What the exercise asks – Which lines run from the one containing "banned-word lists, teammate" to the end of the entries below? Reproduce them exactly, both ends included.

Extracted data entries
|---|

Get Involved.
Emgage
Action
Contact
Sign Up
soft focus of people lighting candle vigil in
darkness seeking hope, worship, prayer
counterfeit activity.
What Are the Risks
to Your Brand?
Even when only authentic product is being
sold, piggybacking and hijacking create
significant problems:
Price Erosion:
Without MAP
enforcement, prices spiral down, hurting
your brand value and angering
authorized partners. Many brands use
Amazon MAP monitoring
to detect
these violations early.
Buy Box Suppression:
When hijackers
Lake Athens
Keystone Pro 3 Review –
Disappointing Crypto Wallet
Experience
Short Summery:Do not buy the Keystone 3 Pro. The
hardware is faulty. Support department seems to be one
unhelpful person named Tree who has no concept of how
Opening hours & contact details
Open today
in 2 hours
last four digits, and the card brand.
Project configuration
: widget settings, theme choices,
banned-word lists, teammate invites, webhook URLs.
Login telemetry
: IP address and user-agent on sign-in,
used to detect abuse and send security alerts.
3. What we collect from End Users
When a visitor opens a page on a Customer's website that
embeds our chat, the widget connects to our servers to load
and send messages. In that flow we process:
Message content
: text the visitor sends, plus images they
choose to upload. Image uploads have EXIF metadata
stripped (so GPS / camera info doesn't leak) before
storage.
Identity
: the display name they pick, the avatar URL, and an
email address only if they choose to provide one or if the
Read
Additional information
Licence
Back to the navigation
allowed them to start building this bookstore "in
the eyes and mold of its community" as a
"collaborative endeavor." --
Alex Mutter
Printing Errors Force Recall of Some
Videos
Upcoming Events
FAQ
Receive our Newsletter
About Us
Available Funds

|---|

Reply to the task –
banned-word lists, teammate invites, webhook URLs.
Login telemetry
: IP address and user-agent on sign-in,
used to detect abuse and send security alerts.
3. What we collect from End Users
When a visitor opens a page on a Customer's website that
embeds our chat, the widget connects to our servers to load
and send messages. In that flow we process:
Message content
: text the visitor sends, plus images they
choose to upload. Image uploads have EXIF metadata
stripped (so GPS / camera info doesn't leak) before
storage.
Identity
: the display name they pick, the avatar URL, and an
email address only if they choose to provide one or if the
Read
Additional information
Licence
Back to the navigation
allowed them to start building this bookstore "in
the eyes and mold of its community" as a
"collaborative endeavor." --
Alex Mutter
Printing Errors Force Recall of Some
Videos
Upcoming Events
FAQ
Receive our Newsletter
About Us
Available Funds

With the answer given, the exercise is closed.